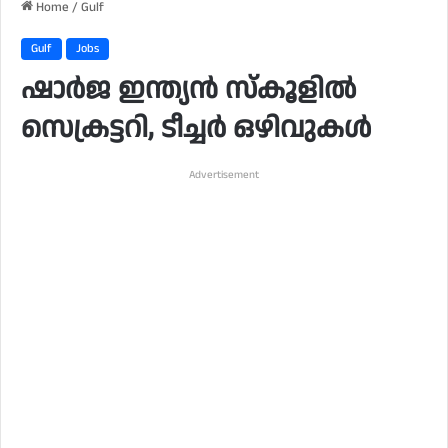
Home
/
Gulf
Gulf
Jobs
ഷാർജ ഇന്ത്യൻ സ്കൂളിൽ
സെക്രട്ടറി, ടീച്ചർ ഒഴിവുകൾ
Advertisement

WHAT THE TASK REQUIRES
Every entry must be retyped exactly, with the pictures removed.

EXERCISE RESULT
Home
/
Gulf
Gulf
Jobs
ഷാർജ ഇന്ത്യൻ സ്കൂളിൽ
സെക്രട്ടറി, ടീച്ചർ ഒഴിവുകൾ
Advertisement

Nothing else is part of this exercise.